Jemdet Nasr 1926-2026: a Century of Investigation and Research

Session AAP :

AAP 2026-2

Scientific responsibility :

  • Camille Lecompte
  • Hugo Naccaro
  • Roger Matthews

Disciplinary sectors :

Partnership :

  • Centre Jaussen & Savignac, Université Paris 1
  • University of Reading (UK)

Funding :

  • DIM PAMIR
  • Paris 1 Panthéon Sorbonne – PRISM
  • BISI – The British Institute for the Study of Iraq
  • ArScAn
  • Centre Jaussen & Savignac, Université Paris 1
  • University of Reading

Project ID : IDF-DIM-PAMIR-2026-2-005

Summary :

The international conference “Jemdet Nasr 1926–2026: A Century of Investigation and Research” (JN100) will take place in Paris from 2 to 4 June at the Institut national d’histoire de l’art (INHA). The event marks one hundred years since the first excavations were carried out at the site of Jemdet Nasr in Iraq. Located a few dozen kilometres south of Bagdad, this relatively small site yielded discoveries of exceptional importance, securing its place in the history of the ancient Near East. It gave its name to a pivotal chronological phase (ca. 3250–2900 BCE), a transformative period that witnessed the emergence of the earliest writing systems and the rise of the first city-states, at the dawn of recorded history.
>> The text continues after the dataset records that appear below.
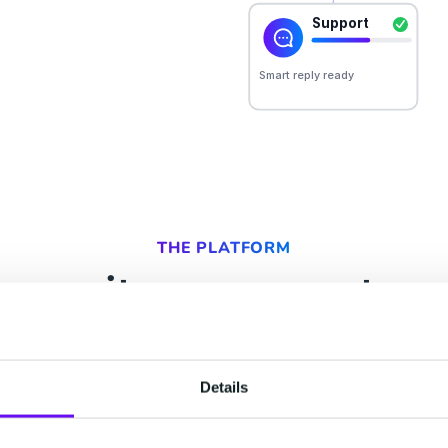
THE PLATFORM
ur suites, one custom
ry team that touches your customer. All of them r
t, so your people and your AI act on the same un
Details
 learns, the next can use. Start with one, keep t
already have, and add the rest as you grow.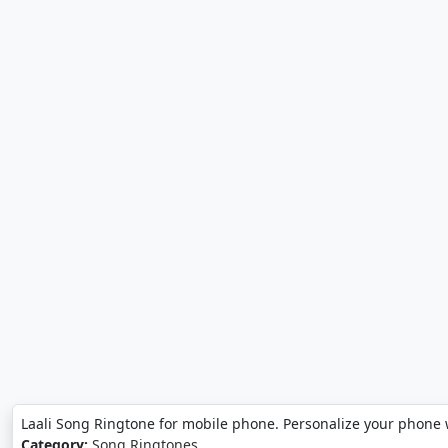
Laali Song Ringtone for mobile phone. Personalize your phone 
Category:
Song Ringtones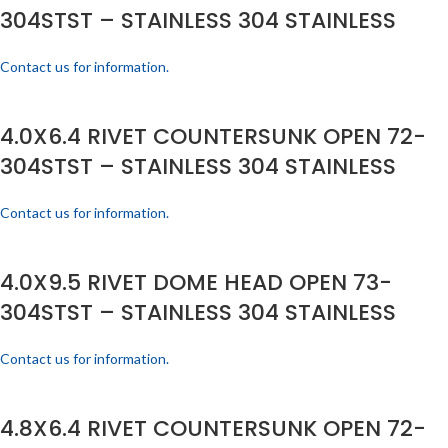
304STST – STAINLESS 304 STAINLESS
Contact us for information.
4.0X6.4 RIVET COUNTERSUNK OPEN 72-
304STST – STAINLESS 304 STAINLESS
Contact us for information.
4.0X9.5 RIVET DOME HEAD OPEN 73-
304STST – STAINLESS 304 STAINLESS
Contact us for information.
4.8X6.4 RIVET COUNTERSUNK OPEN 72-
Research on this decisive stage of Mesopotamian history has remained comparatively limited since the fieldwork conducted by Roger Matthews in 1988–1989, and even more so since the Tübingen conference of 1983—whose published proceedings (Finkbeiner and Röllig, 1986) still stand as the last major synthesis. The Paris 2026 conference will therefore provide a timely and significant opportunity to reassess and advance scholarship on this period. Bringing together the international scholarly community working on this phase, the conference will host twenty-five researchers presenting the latest results from fieldwork in southern and central Iraq, alongside ongoing studies on various aspects of Jemdet Nasr material culture, including ceramics, seals and sealings, and lithic industries. Particular emphasis will be placed on methodological and experimental innovations that have generated important new data on patterns of production, use, and circulation of artefacts, as well as on the history of collections and the discoveries made during the 1926–1928 excavation campaigns. Special attention will also be paid to textual sources and clay tablet archives, written using cuneiform script, more specifically its earliest form known as proto-cuneiform, which reveal the composition of these ancient societies, their hierarchy, and their economic system. The conference will represent a major milestone in international research on the emergence of early writing and the first city-states in Mesopotamia. The publication of its proceedings is expected to become a key reference for scholarship in the decades to come.